Nietzsche: "Only thoughts which come from walking have any value"....pity he wasn't a runner.

....I am interested in philosophy, running, politics, the philosophy and politics of running, the philosophy of politics and the politics of philosophy. Expect no coherence of theme on here....

Thursday 17 December 2009

Nightwaves on Bertrand Russell

Radio 3's Nightwaves is this week hosting a series of discussions on the theme of "Sacred Monsters". It is, in essence, an exercise in debunking the various myths and hagiographies that surround various iconic figures. Last night Bertrand Russell got the treatment in a discussion between AC Grayling and Barry Smith, chaired by Ann McElvoy.

I'm wondering if next week there might be an opportunity to debunk the debunkers because last night's discussion was, to put it charitably, lacklustre.
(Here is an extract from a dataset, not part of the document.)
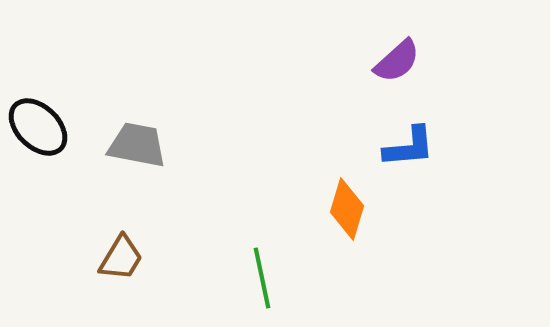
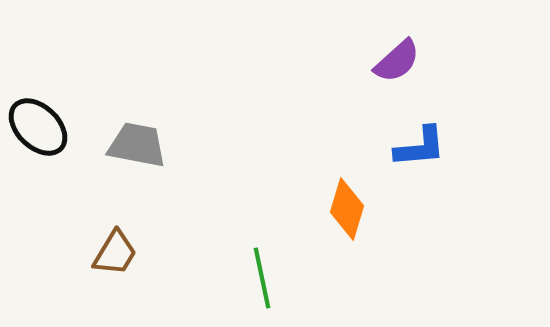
blue L-shape: moved 11 px right
brown trapezoid: moved 6 px left, 5 px up
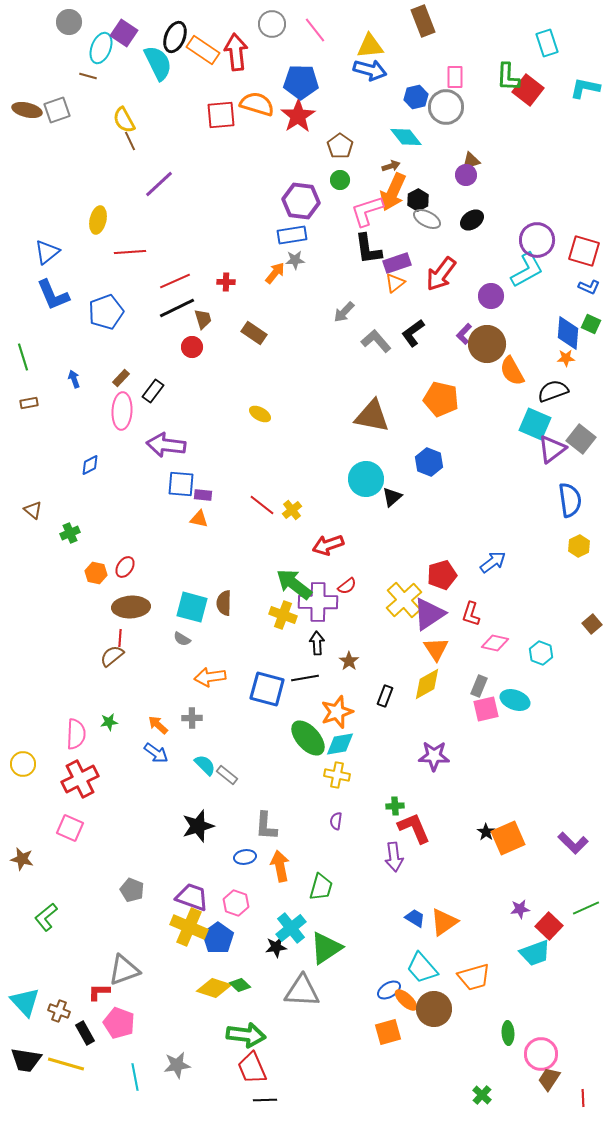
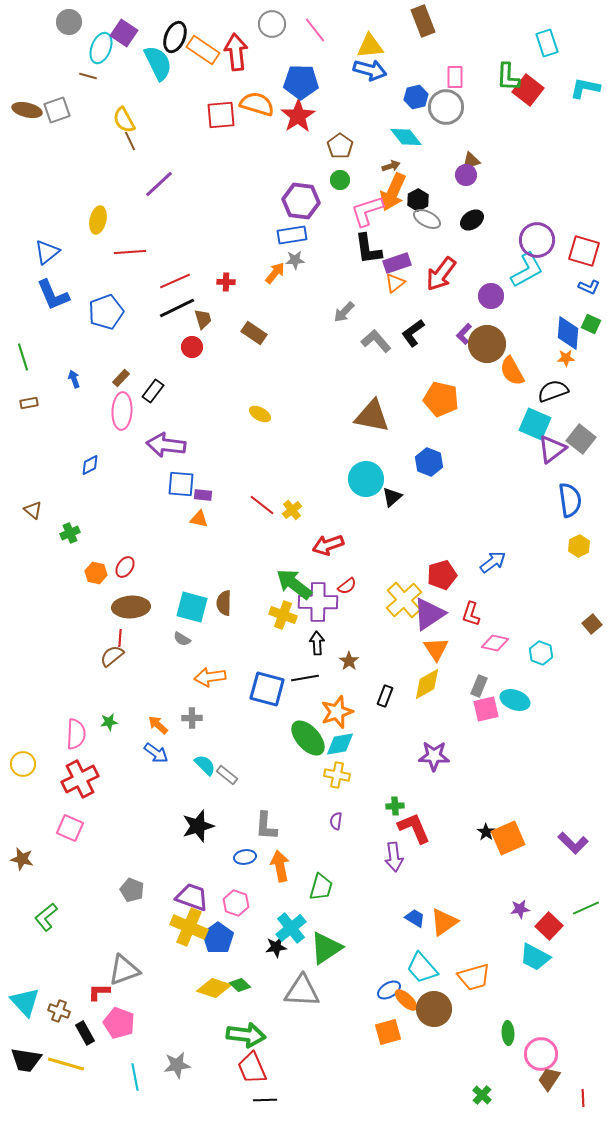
cyan trapezoid at (535, 953): moved 4 px down; rotated 48 degrees clockwise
It amounted to this: Russell's work on philosophical logic is still of value but his social commentary was in large part misconceived.

This is hardly news. Wittgenstein once remarked that everything Russell wrote on the former should be required reading and everything he wrote on the latter should be banned. Now, given that Wittgenstein died more than 50 years ago we can safely say that the central thesis of last night was not original in any startling sense. Russell's work on philosophical logic, his attempt to draw certainty from logic via its reduction to mathematical axioms, is indeed of value in that it allowed later philosophers to demonstrate that such a reduction is not possible. Which is not to denigrate Russell since to be both bold and wrong is a species -perhaps the most important species -of philosophical innovation.

Roger Scruton once described Russell as being an aristocrat, though not a gentleman. And it is indeed quite possible to read his writings on morals, marriage etc as being an attempted vindication of his own relentless selfishness -he loved humanity, but not people. I doubt that Grayling would concur, since for him Russell was a kind of architect of a more "tolerant" society. He was no such thing of course since the society he helped author approves of much yet is tolerant of very little.